◆ What this task involves ◆
The lines below, from the one holding "Rentastic explains that depreciation" through the one holding "will not miss", are to be restated word for word, with all images left out.

[Opening Supplied records section]

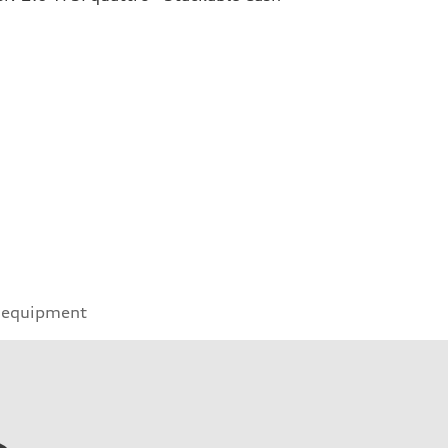
 equipment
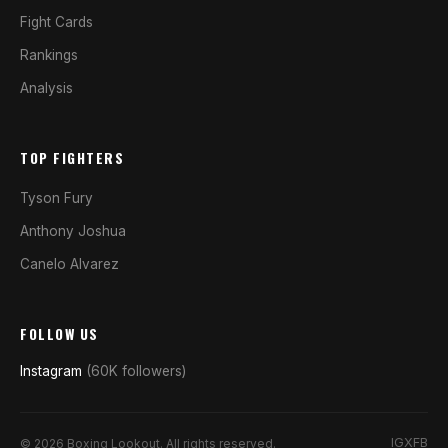
Fight Cards
Rankings
Analysis
TOP FIGHTERS
Tyson Fury
Anthony Joshua
Canelo Alvarez
FOLLOW US
Instagram
(60K followers)
IG
X
FB
© 2026 Boxing Lookout. All rights reserved.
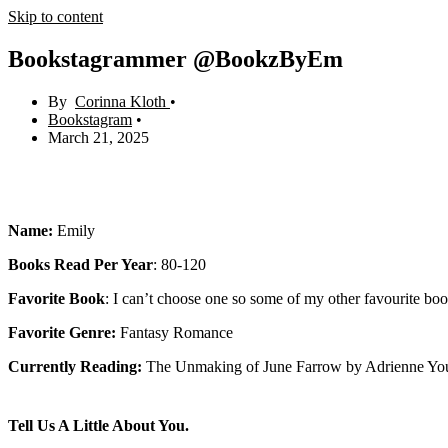
Skip to content
Bookstagrammer @BookzByEm
Corinna Kloth
Bookstagram
March 21, 2025
Name:
Emily
Books Read Per Year
: 80-120
Favorite Book
: I can’t choose one so some of my other favourite bo
Favorite Genre:
Fantasy Romance
Currently Reading:
The Unmaking of June Farrow by Adrienne Yo
Tell Us A Little About You.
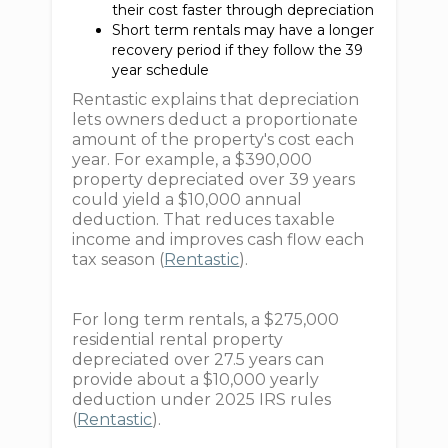
their cost faster through depreciation
Short term rentals may have a longer
recovery period if they follow the 39
year schedule
Rentastic explains that depreciation
lets owners deduct a proportionate
amount of the property's cost each
year. For example, a $390,000
property depreciated over 39 years
could yield a $10,000 annual
deduction. That reduces taxable
income and improves cash flow each
tax season (
Rentastic
).
For long term rentals, a $275,000
residential rental property
depreciated over 27.5 years can
provide about a $10,000 yearly
deduction under 2025 IRS rules
(
Rentastic
).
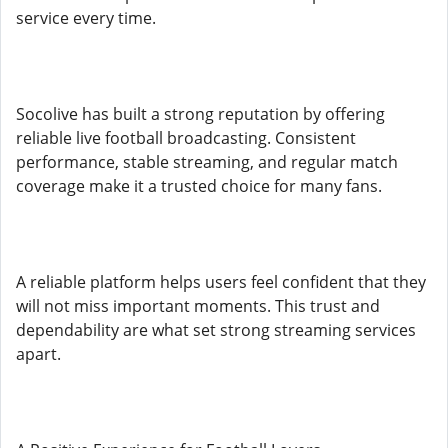
service every time.
Socolive has built a strong reputation by offering
reliable live football broadcasting. Consistent
performance, stable streaming, and regular match
coverage make it a trusted choice for many fans.
A reliable platform helps users feel confident that they
will not miss important moments. This trust and
dependability are what set strong streaming services
apart.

[Closing Supplied records section]

◆ Solution to the exercise ◆
Rentastic explains that depreciation
lets owners deduct a proportionate
amount of the property's cost each
year. For example, a $390,000
property depreciated over 39 years
could yield a $10,000 annual
deduction. That reduces taxable
income and improves cash flow each
tax season (
Rentastic
).
For long term rentals, a $275,000
residential rental property
depreciated over 27.5 years can
provide about a $10,000 yearly
deduction under 2025 IRS rules
(
Rentastic
).
service every time.
Socolive has built a strong reputation by offering
reliable live football broadcasting. Consistent
performance, stable streaming, and regular match
coverage make it a trusted choice for many fans.
A reliable platform helps users feel confident that they
will not miss important moments. This trust and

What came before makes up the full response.